---- EXERCISE MATERIAL

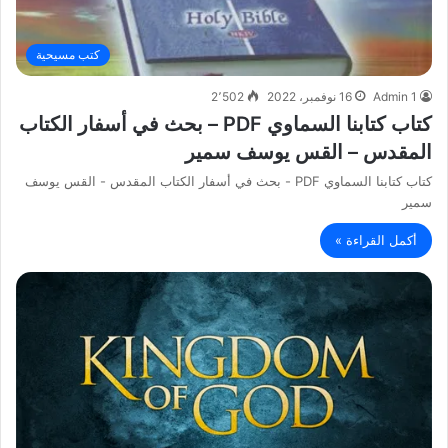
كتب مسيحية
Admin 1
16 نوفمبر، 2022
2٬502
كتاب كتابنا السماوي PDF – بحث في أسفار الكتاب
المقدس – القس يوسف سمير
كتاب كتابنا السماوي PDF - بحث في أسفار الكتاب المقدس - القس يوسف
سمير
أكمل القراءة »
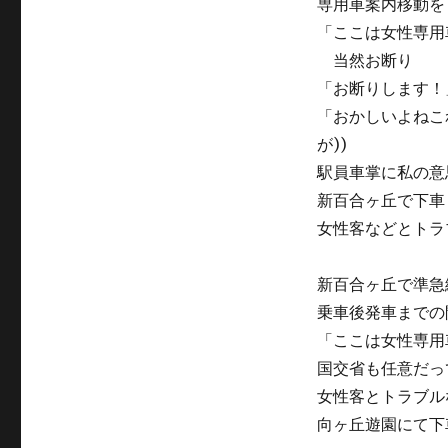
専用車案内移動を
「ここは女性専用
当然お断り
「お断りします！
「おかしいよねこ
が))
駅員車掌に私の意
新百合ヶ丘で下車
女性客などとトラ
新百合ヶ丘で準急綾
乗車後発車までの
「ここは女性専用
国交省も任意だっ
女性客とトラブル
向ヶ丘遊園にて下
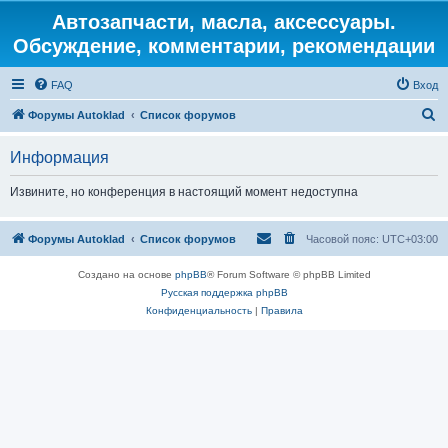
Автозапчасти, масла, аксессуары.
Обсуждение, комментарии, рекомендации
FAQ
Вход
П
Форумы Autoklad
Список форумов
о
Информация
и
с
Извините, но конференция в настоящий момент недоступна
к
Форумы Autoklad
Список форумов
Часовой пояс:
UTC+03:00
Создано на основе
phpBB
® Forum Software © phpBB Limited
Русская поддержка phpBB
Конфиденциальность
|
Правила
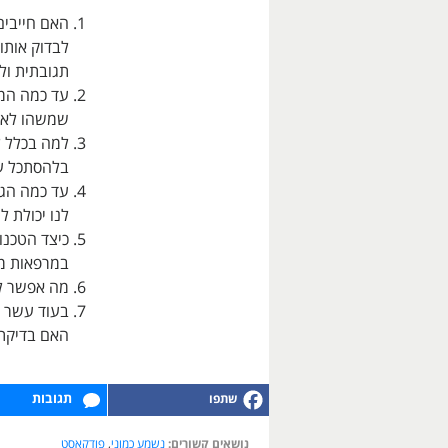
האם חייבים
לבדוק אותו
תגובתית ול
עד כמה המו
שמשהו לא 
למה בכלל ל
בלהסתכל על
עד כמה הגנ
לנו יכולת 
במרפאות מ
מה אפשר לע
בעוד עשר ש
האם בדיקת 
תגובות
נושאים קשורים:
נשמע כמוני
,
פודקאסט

--------

■ **REQUIREMENT**
Your answer should be a single number: how many lines of the material above include "القس".

■ **SOLUTION TO THIS TASK**
2